What is required - Please reproduce the records below exactly, omitting any pictures they contain.

Collected data entries
*-*-*
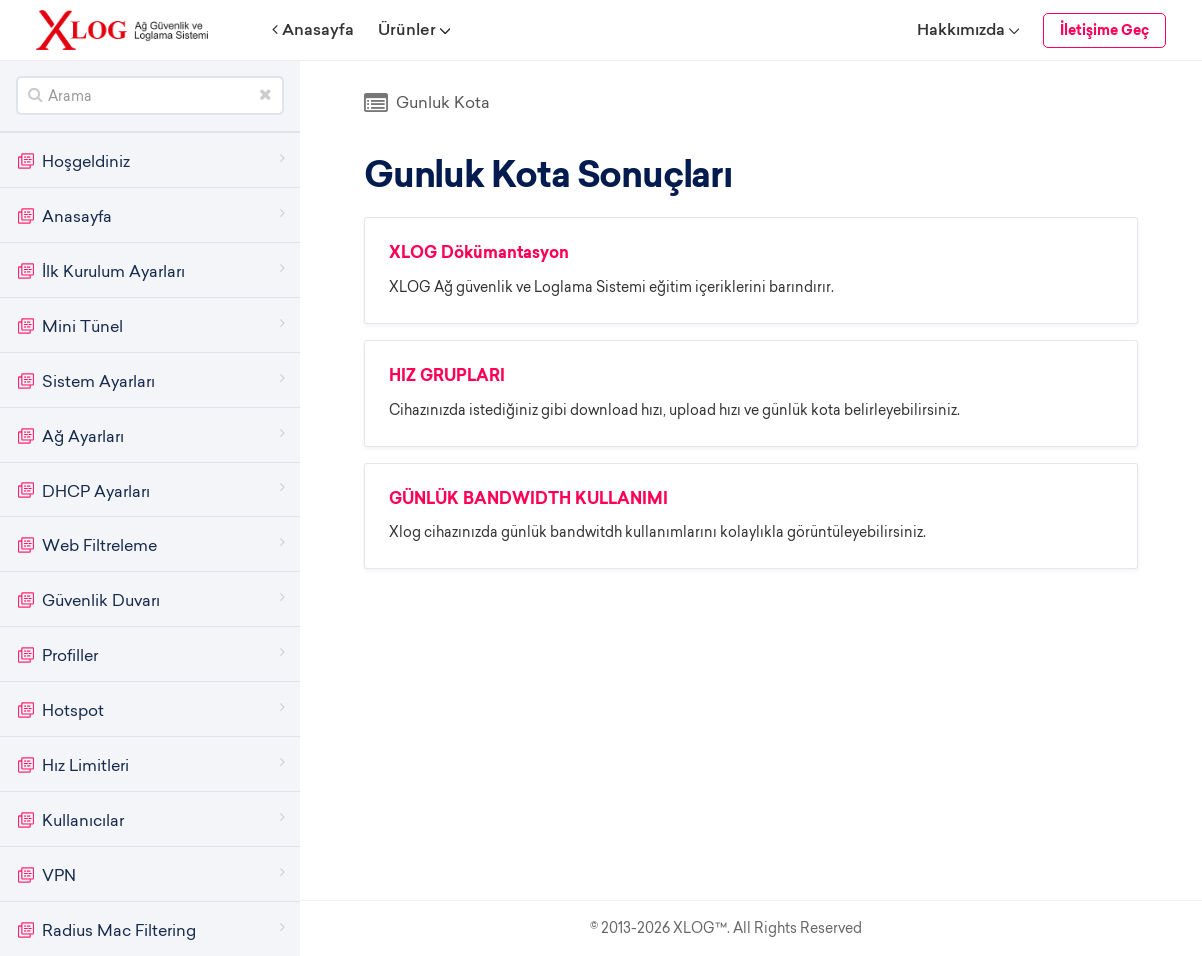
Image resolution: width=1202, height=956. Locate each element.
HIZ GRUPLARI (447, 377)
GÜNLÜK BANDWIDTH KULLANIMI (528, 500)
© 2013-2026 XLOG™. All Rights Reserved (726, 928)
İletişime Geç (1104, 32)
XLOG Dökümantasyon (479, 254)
*-*-*
Your solution -
Image resolution: width=1202, height=956. Locate each element.
HIZ GRUPLARI (447, 377)
GÜNLÜK BANDWIDTH KULLANIMI (528, 500)
© 2013-2026 XLOG™. All Rights Reserved (726, 928)
İletişime Geç (1104, 32)
XLOG Dökümantasyon (479, 254)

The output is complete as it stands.